I use a pair of moribashi for finishing details on some dishes, but I'm in a 30 seat fine diner. I wouldn't be able to keep up in a busy place haha
 
I sometimes practice moving single grains of rice or sea salt flakes..... But I'm weird:razz:


----------



## slowtyper

I have a pair I bought during a trip to Japan. I try to use it on the line sometimes, but its hard to work quickly with them. Still, its an open kitchen so its nice to have them out and put on a little show sometimes, haha.


----------



## Zwiefel

I have a couple of pair of wood ones: one thats about 13-14" and a bit thicker than usual chopsticks; the other is about 9-10" and the usual thickness but with grooves carved in about 1/4" apart on the last 3".

The latter are MUCH better for cooking. I use them for things like turning each cube of meat individually when browning meat for stew or chili...for manipulating doughnuts, eggrolls, fish, etc. When Im deep-frying.

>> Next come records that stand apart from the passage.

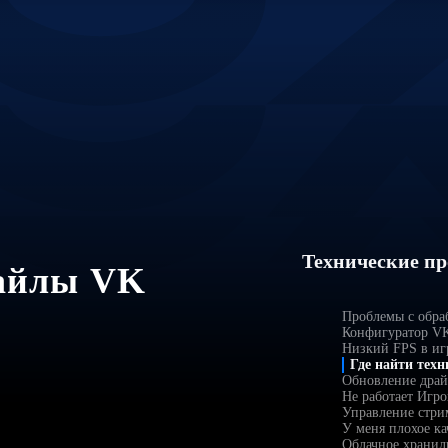
Технические п
файлы VK
Проблемы с обра
Конфигуратор VK
Низкий FPS в иг
Где найти тех
Обновление драй
Не работает Игро
Управление стри
У меня плохое ка
Облачное хранил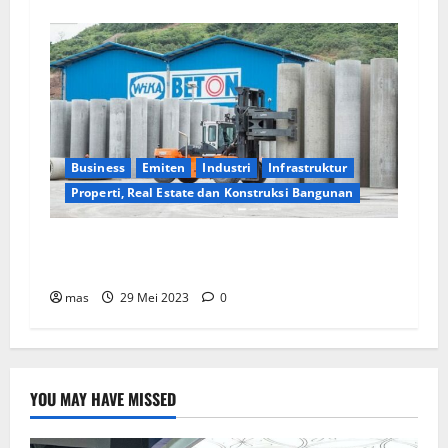
Business
Emiten
Industri
Infrastruktur
Properti, Real Estate dan Konstruksi Bangunan
WIKA Beton Raih Kontrak Baru Senilai Rp2,55
triliun
mas
29 Mei 2023
0
YOU MAY HAVE MISSED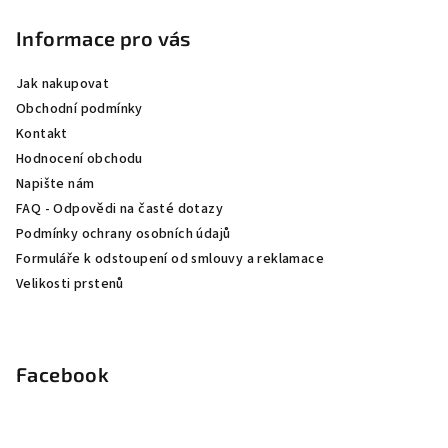
á
p
Informace pro vás
a
Jak nakupovat
t
Obchodní podmínky
í
Kontakt
Hodnocení obchodu
Napište nám
FAQ - Odpovědi na časté dotazy
Podmínky ochrany osobních údajů
Formuláře k odstoupení od smlouvy a reklamace
Velikosti prstenů
Facebook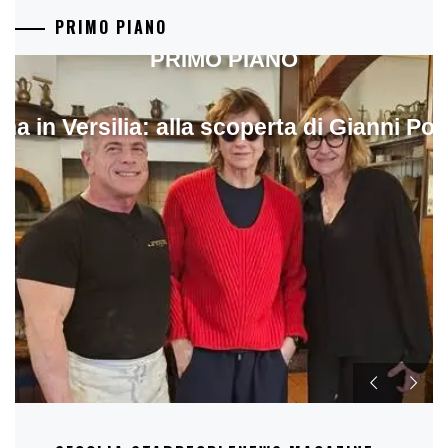
PRIMO PIANO
PRIMO PIANO
ina in Versilia: alla scoperta di Gianni Pol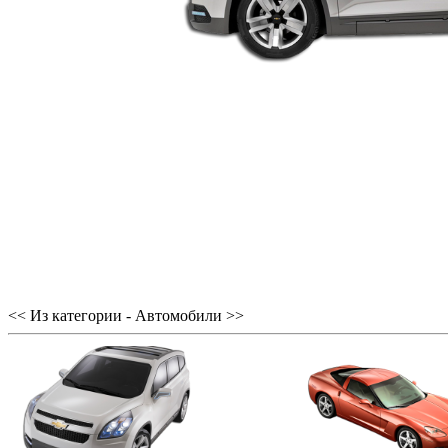
<< Из категории - Автомобили >>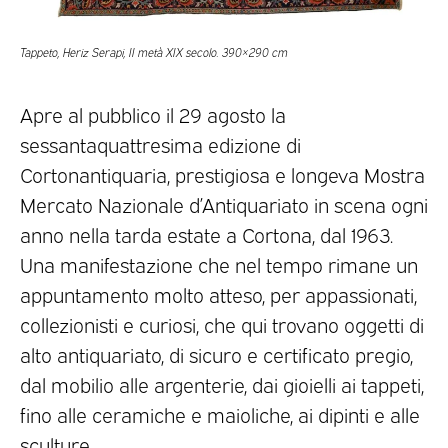
Tappeto, Heriz Serapi, II metà XIX secolo. 390×290 cm
Apre al pubblico il 29 agosto la
sessantaquattresima edizione di
Cortonantiquaria, prestigiosa e longeva Mostra
Mercato Nazionale d’Antiquariato in scena ogni
anno nella tarda estate a Cortona, dal 1963.
Una manifestazione che nel tempo rimane un
appuntamento molto atteso, per appassionati,
collezionisti e curiosi, che qui trovano oggetti di
alto antiquariato, di sicuro e certificato pregio,
dal mobilio alle argenterie, dai gioielli ai tappeti,
fino alle ceramiche e maioliche, ai dipinti e alle
sculture.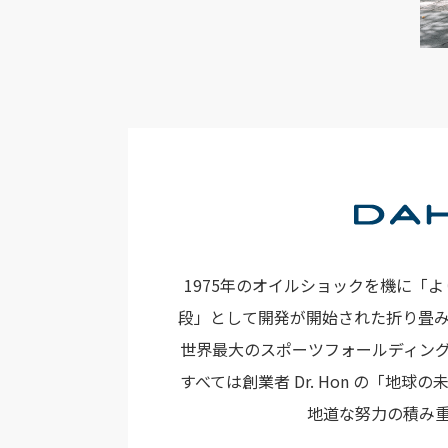
1975年のオイルショックを機に「
段」として開発が開始された折り畳
世界最大のスポーツフォールディン
すべては創業者 Dr. Hon の「地
地道な努力の積み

I really like them, but havent found wide use for them.
:2cents:


----------



## schanop

Von blewitt said:


> I use a pair of moribashi for finishing details on some dishes, but I'm in a 30 seat fine diner. I wouldn't be able to keep up in a busy place haha
> 
> I sometimes practice moving single grains of rice or sea salt flakes..... But I'm weird:razz:



That's a good kung fu practice. Try quail egg sometimes,


----------



## MadMel

For plating, there are 2 major considerations: Balance and how narrow the tips are. I find that the tip heavy moribashis are a lot more difficult to control and are not as suited to plating fine details. Narrow tips mean how close to the end of the chopsticks do the tips touch. You want it to be touching RIGHT AT THE END, especially if you are using it to plate fine details.

For cooking, considerations are heat resistance, balance and weight, length. I believe these are pretty self explainatory.

Best of luck in your search! BTW Jon at JKI has a few. I fully recommend trying out any chopsticks before making a purchase.


----------



## Sambal

Von blewitt said:


> I sometimes practice moving single grains of rice or sea salt flakes..... But I'm weird:razz:




Ah glasshopper . . . after this you now must try picking up an almost completely melted globule of ice cube!
Been there, done that.


----------



## MadMel

Sambal said:


> Ah glasshopper . . . after this you now must try picking up an almost completely melted globule of ice cube!
> Been there, done that.



I do mung beans for precision and marbles for strenth


----------



## xuz

Sambal said:


> Ah glasshopper . . . after this you now must try picking up an almost completely melted globule of ice cube!
> Been there, done that.



But can you do this?
[video=youtube;YYSenACVQ6s]http://www.youtube.com/watch?v=YYSenACVQ6s[/video]


----------



## Sambal

xuz said:


> But can you do this?
> [video=youtube;YYSenACVQ6s]http://www.youtube.com/watch?v=YYSenACVQ6s[/video]



Amazing! But not fair, two hands. Ha Ha! This could be edited with Chopsticks music.


----------



## kpeddie2010

i use moribashi only when i do fine plating and small amuse bouches because i find it to be ineffiecient. hands and spoons and tweezers are much faster.


----------